O programa Juntos pelo Desenvolvimento Sustentável trabalha com a hipótese de que a governança colaborativa promove a legitimidade, a responsabilidade e a inovação. Este modelo se apresenta como uma ferramenta para assegurar o desenvolvimento sustentável de longo prazo das cidades, pois reúne diferentes abordagens e perspectivas sobre os problemas públicos e promove o compartilhamento de ideias, conhecimento e riscos que podem ser mitigados.

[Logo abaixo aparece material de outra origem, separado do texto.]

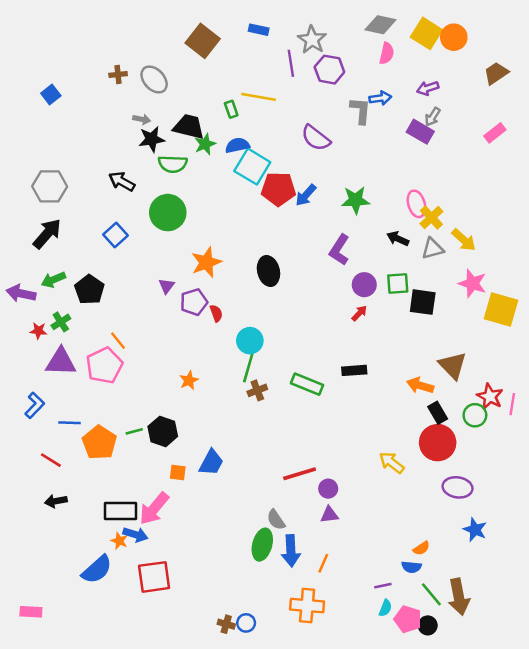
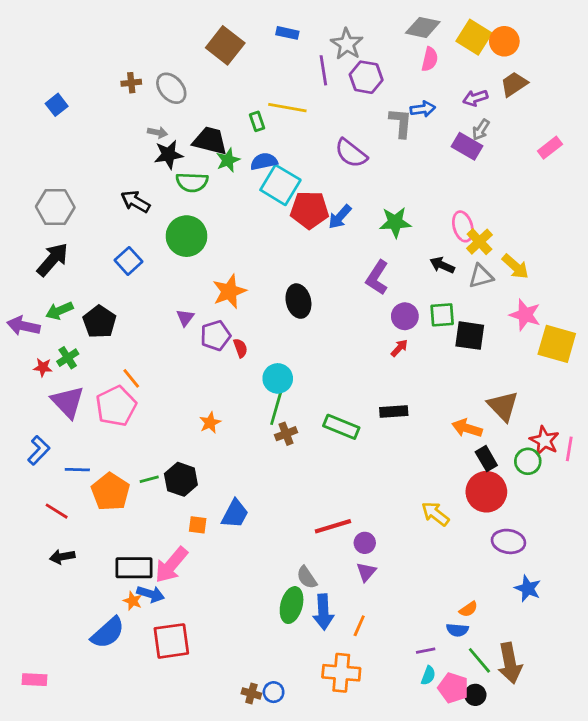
brown trapezoid: (496, 73) -> (514, 84), moved
purple triangle: (61, 362) -> (68, 402), turned 44
purple triangle: (329, 515) -> (366, 572), turned -42

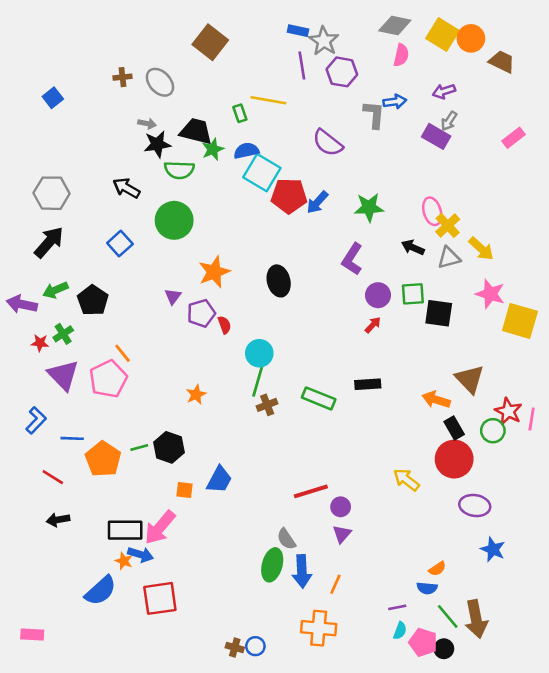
blue rectangle: (287, 33) -> (298, 31), moved
brown trapezoid: (514, 84) -> (502, 62), moved, turned 60

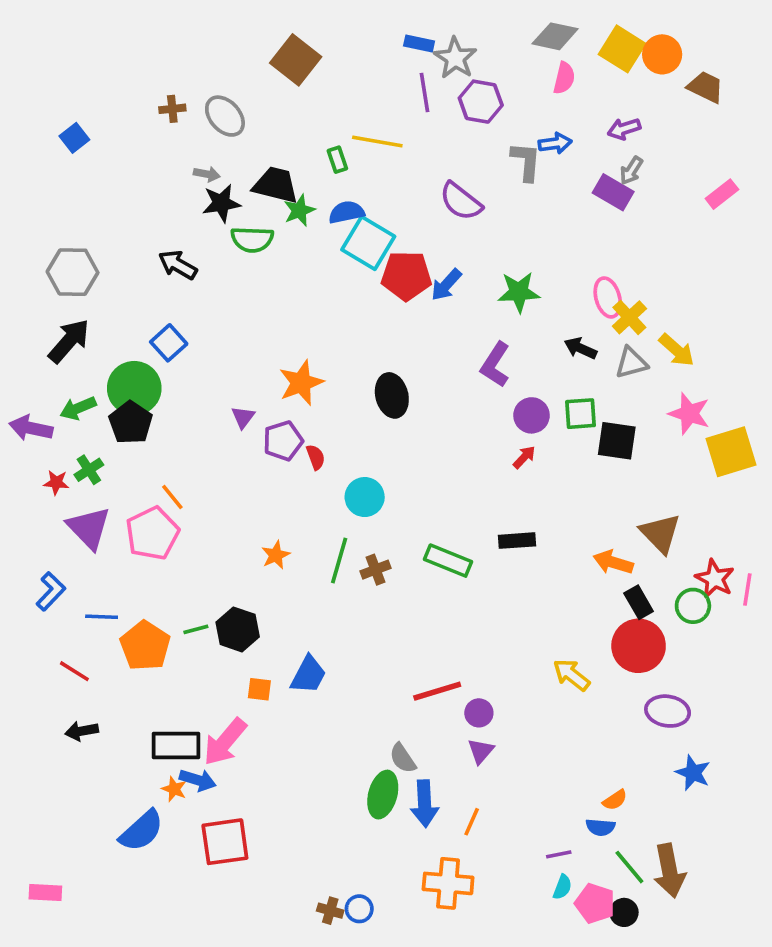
green circle: (174, 220) -> (134, 388), moved
yellow square: (520, 321) -> (731, 452), turned -33
green line: (258, 380) -> (339, 561), moved

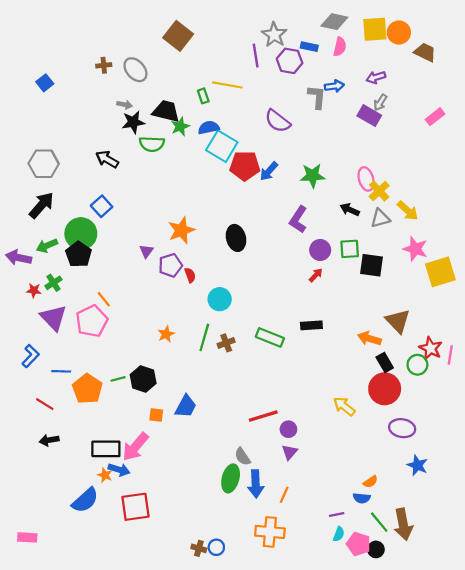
blue rectangle: (419, 44) -> (309, 47), moved
yellow square: (622, 49) -> (375, 29), turned -36

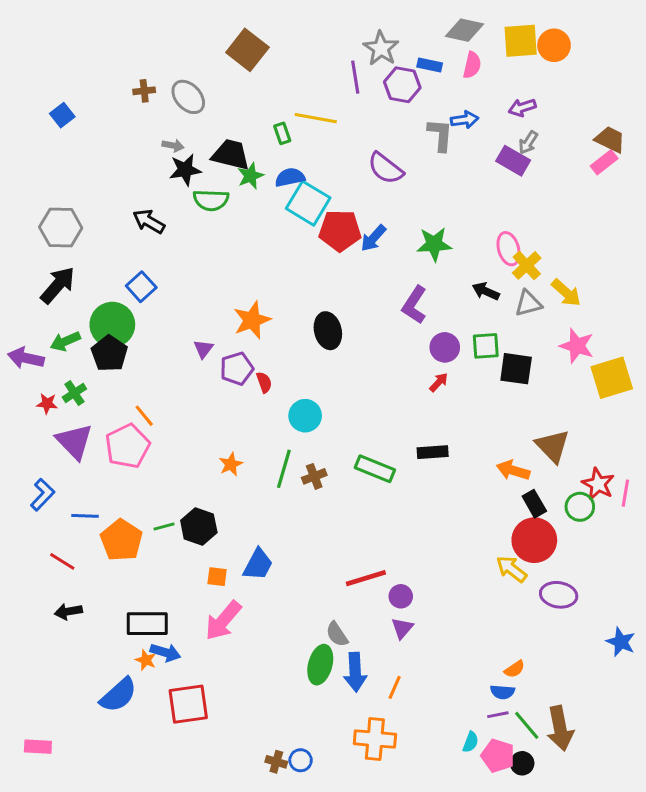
brown trapezoid: (425, 52) -> (610, 139), moved
yellow arrow: (344, 406) -> (512, 569), moved
pink arrow: (135, 447) -> (223, 621), moved
blue star: (417, 465) -> (621, 642), moved
purple line: (337, 514) -> (498, 715), moved

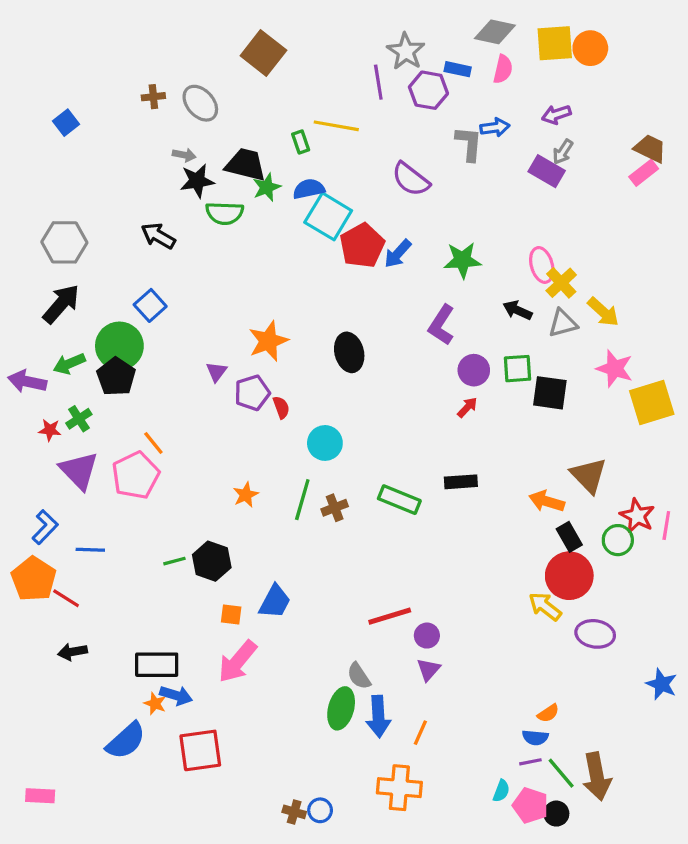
red pentagon: (340, 231) -> (362, 246), turned -30
orange pentagon: (121, 540) -> (34, 579), moved

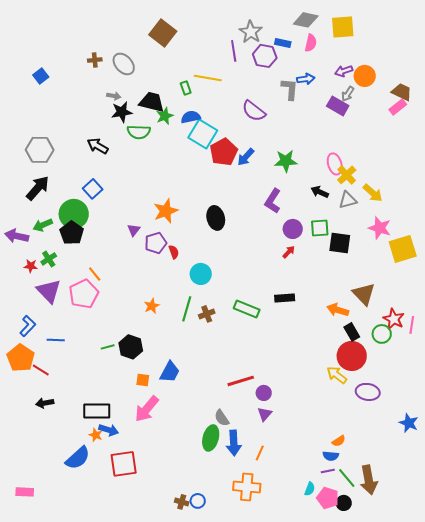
orange circle: (590, 48) -> (365, 76), moved

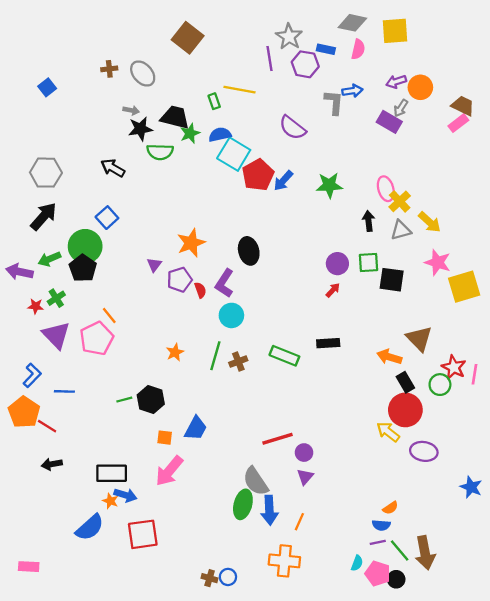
black arrow: (320, 192) -> (369, 221), turned 60
purple L-shape: (273, 201) -> (225, 283), moved
gray semicircle: (222, 418) -> (256, 481), size x1.5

A ideia de colaboração entre setores e agentes sociais na busca de soluções compartilhadas é crescente nos discursos políticos dominantes e na agenda internacional. No entanto, na prática, os desafios são inúmeros. Observa-se, porém, a indicação de um movimento de importantes atores globais rumo a construção de uma nova agenda urbana, baseada na governança colaborativa, que visa, sobretudo, responder às expectativas da sociedade e reivindicações de participação mais ampla. Estas alternativas surgem como meio de gerenciar os riscos políticos e econômicos associados às altas expectativas sociais. Partindo do pressuposto de que a maioria das políticas públicas territoriais tem como objetivo, em última análise, o desenvolvimento sustentável no longo prazo, a perspectiva que o Juntos propõe está baseada na descentralização da governança, no aumento do engajamento social nas decisões sobre a cidade, na ampliação do nível de comunicação entre os atores sociais e, também, e ampliação de redes de interação e compartilhamento entre esses atores[4].

 

A Governança Compartilhada do Juntos

O Programa Juntos é uma plataforma de líderes do setor público, privado e sociedade civil, que tem como fundamento um modelo de governança compartilhada e transparente. Esse modelo articula o fluxo de conhecimento e informação entre líderes públicos e privados para a construção colaborativa de ações pela melhoria da gestão pública. Além disso, este modelo amplia os canais de troca com a sociedade civil na discussão e na tomada de decisão sobre as prioridades dos municípios. A estrutura de governança do Juntos envolve diferentes tipos de stakeholders, dos diversos setores da sociedade.

 

*Bruna é gerente de conhecimento da Comunitas e professora adjunta do mestrado global de administração pública da Universidade de Columbia. É formada em Relações Internacionais pela UFRGS (2010) e mestre (2014) em Administração Pública pela School of International and Public Affairs da Universidade de Columbia. Depois de quatro anos na China, onde trabalhou como analista de mercado da Chinatex, ela se mudou para Nova York, onde ela trabalhou como coordenadora de programas no Picker Center e foi consultora e gerente de projetos do B Team. Bruna é co-fundadora do Radar China, um laboratório de conteúdo e comunicação para agências governamentais na China e idealizadora da Ethos Intelligence, organização dedicada ao monitoramento e avaliação de impacto de projetos de desenvolvimento na China e no Brasil.

 

 

[1] Entrevista da prefeita de Barcelona Ada Colau ao jornal The Guardian: https://www.theguardian.com/cities/2016/oct/20/habitat-3-right-city-concrete-policies-ada-colau

[2] Leia o estudo completo em: http://www3.weforum.org/docs/GCR2016-2017/05FullReport/TheGlobalCompetitivenessReport2016-2017_FINAL.pdf

[3] Leia mais sobre o conceito em: https://www.hks.harvard.edu/m-rcbg/CSRI/publications/workingpaper_17_zadek.pdf

[4] Informação do artigo desenvolvido por Clarissa Malinverni, que é graduada em Ciências Sociais pela Universidade de São Paulo, com mestrado em Administração Pública pela Columbia University e uma experiência de dez anos no terceiro setor, tendo atuado em projetos e programas voltados à garantia dos direitos humanos, gênero, educação e mobilização social e de redes. Desde 2013 tem trabalhado na Comunitas como gerente do Programa Juntos pelo Desenvolvimento Sustentável. Texto traduzido e adaptado para a publicação. Originado da dissertação de mestrado em Administração Pública na Columbia University. Nova York, 2016.